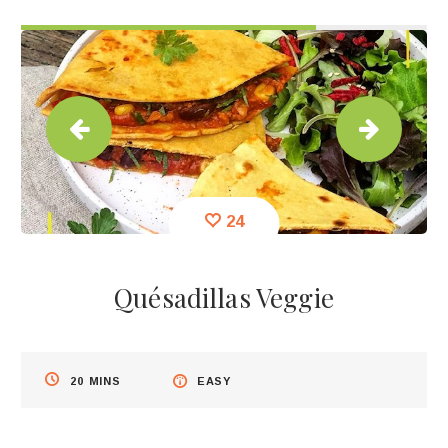
24
Quésadillas Veggie
20
MINS
EASY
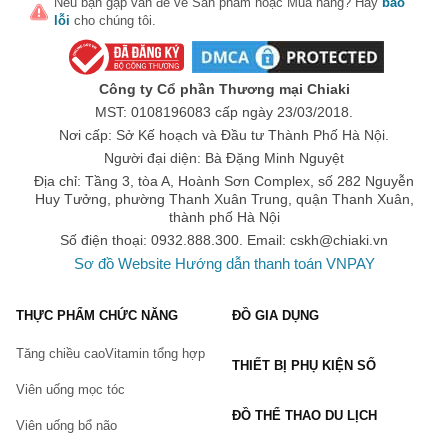
Nếu bạn gặp vấn đề về
Sản phẩm
hoặc
Mua hàng
? Hãy
báo
lỗi
cho chúng tôi.
Công ty Cổ phần Thương mại Chiaki
MST: 0108196083 cấp ngày 23/03/2018.
Nơi cấp: Sở Kế hoạch và Đầu tư Thành Phố Hà Nội.
Người đại diện: Bà Đặng Minh Nguyệt
Địa chỉ: Tầng 3, tòa A, Hoành Sơn Complex, số 282 Nguyễn
Huy Tưởng, phường Thanh Xuân Trung, quận Thanh Xuân,
thành phố Hà Nội
Số điện thoại: 0932.888.300. Email:
cskh@chiaki.vn
Sơ đồ Website
Hướng dẫn thanh toán VNPAY
THỰC PHẨM CHỨC NĂNG
ĐỒ GIA DỤNG
Tăng chiều cao
Vitamin tổng hợp
THIẾT BỊ PHỤ KIỆN SỐ
Viên uống mọc tóc
ĐỒ THỂ THAO DU LỊCH
Viên uống bổ não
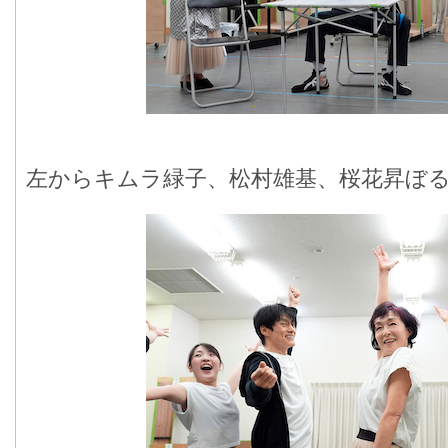
左からキムラ緑子、松村雄基、桜花昇ぼ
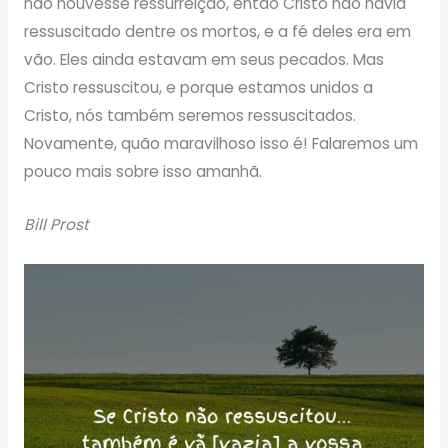
não houvesse ressurreição, então Cristo não havia
ressuscitado dentre os mortos, e a fé deles era em
vão. Eles ainda estavam em seus pecados. Mas
Cristo ressuscitou, e porque estamos unidos a
Cristo, nós também seremos ressuscitados.
Novamente, quão maravilhoso isso é! Falaremos um
pouco mais sobre isso amanhã.
Bill Prost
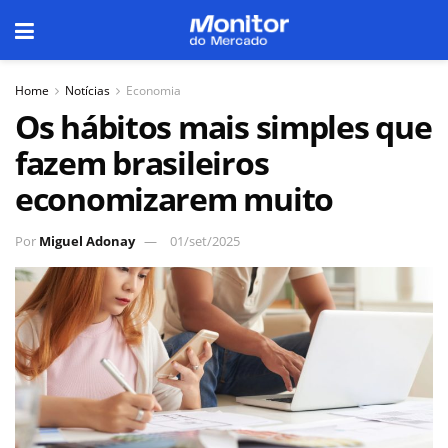
Home
Notícias
Economia
Os hábitos mais simples que
fazem brasileiros
economizarem muito
Por
Miguel Adonay
01/set/2025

☆ ☆ ☆ ☆

# What you need to do
Lines from the one that contains "pouco mais sobre isso amanhã." to the final line of the material are the whole answer. Reproduce them word for word and skip the pictures.

# Result of the task
pouco mais sobre isso amanhã.
Bill Prost
Home
Notícias
Economia
Os hábitos mais simples que
fazem brasileiros
economizarem muito
Por
Miguel Adonay
01/set/2025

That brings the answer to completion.